### Instructions for the task
Reproduce the lines below from the one that contains "October 2020" through the end, inclusive, and add nothing.

** Opening Given entries block **

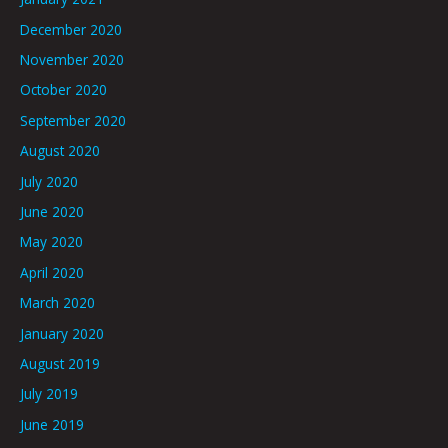
December 2020
November 2020
October 2020
September 2020
August 2020
July 2020
June 2020
May 2020
April 2020
March 2020
January 2020
August 2019
July 2019
June 2019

** Closing Given entries block **

### Output of the task
October 2020
September 2020
August 2020
July 2020
June 2020
May 2020
April 2020
March 2020
January 2020
August 2019
July 2019
June 2019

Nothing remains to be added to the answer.